In Southwest Atlanta's Capitol View, a historically Black neighborhood, residents are concerned that absentee landlords who buy up properties in the neighborhood don't take into account local needs when they renovate buildings and rent space. Consequently, residents don't get the services and retail that they need. The Guild, an "organization focused on building community wealth and closing the racial wealth gap in Atlanta," is testing a community-owned real estate model that aims to put control and profits into local hands and support Black entrepreneurs and legacy businesses. "The organization realized that if it wanted to close the racial wealth gap, it needed to own real estate for the first time." In November 2020, it purchased its first property, a white brick building on Dill Avenue, which it plans to redevelop. "The ground floor will have retail, including a grocery store that the neighborhood requested, and the top two stories will have housing, perhaps 15-17 units. "

"The Guild’s model is a community real estate trust that allows for anyone in the building’s 30310 ZIP code to contribute $10-100 a month. That investment goes into shares of the trust. Resident investors get a return through an annual dividend and the share price, which is tied to property values in this gentrifying neighborhood.

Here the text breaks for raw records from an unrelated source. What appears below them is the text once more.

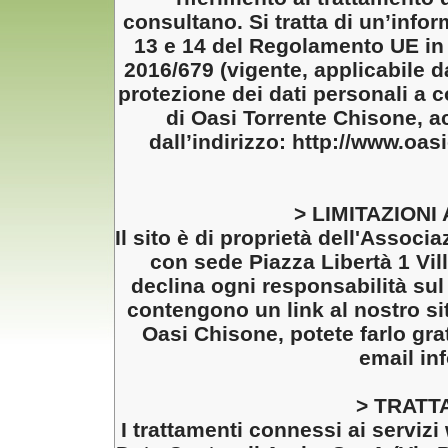
consultano. Si tratta di un’infor
13 e 14 del Regolamento UE in 
2016/679 (vigente, applicabile d
protezione dei dati personali a 
di Oasi Torrente Chisone, ac
dall’indirizzo: http://www.oas
> LIMITAZIONI
Il sito è di proprietà dell'Associ
con sede Piazza Libertà 1 Vill
declina ogni responsabilità sul 
contengono un link al nostro sit
Oasi Chisone, potete farlo grat
email in
> TRATT
I trattamenti connessi ai serviz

The idea is to shift returns from developers to the community." The model operates on the belief that while neighborhood change may be inescapable, when ownership shifts from developers and their investors to the community, projects will benefit local entrepreneurs and long-term residents. "Capitol View, for example, has already gentrified to a certain degree," says Nikishka Iyengar, founder and CEO of The Guild, in the article. "We have to be super mindful about making sure we’re centering legacy residents that are still left."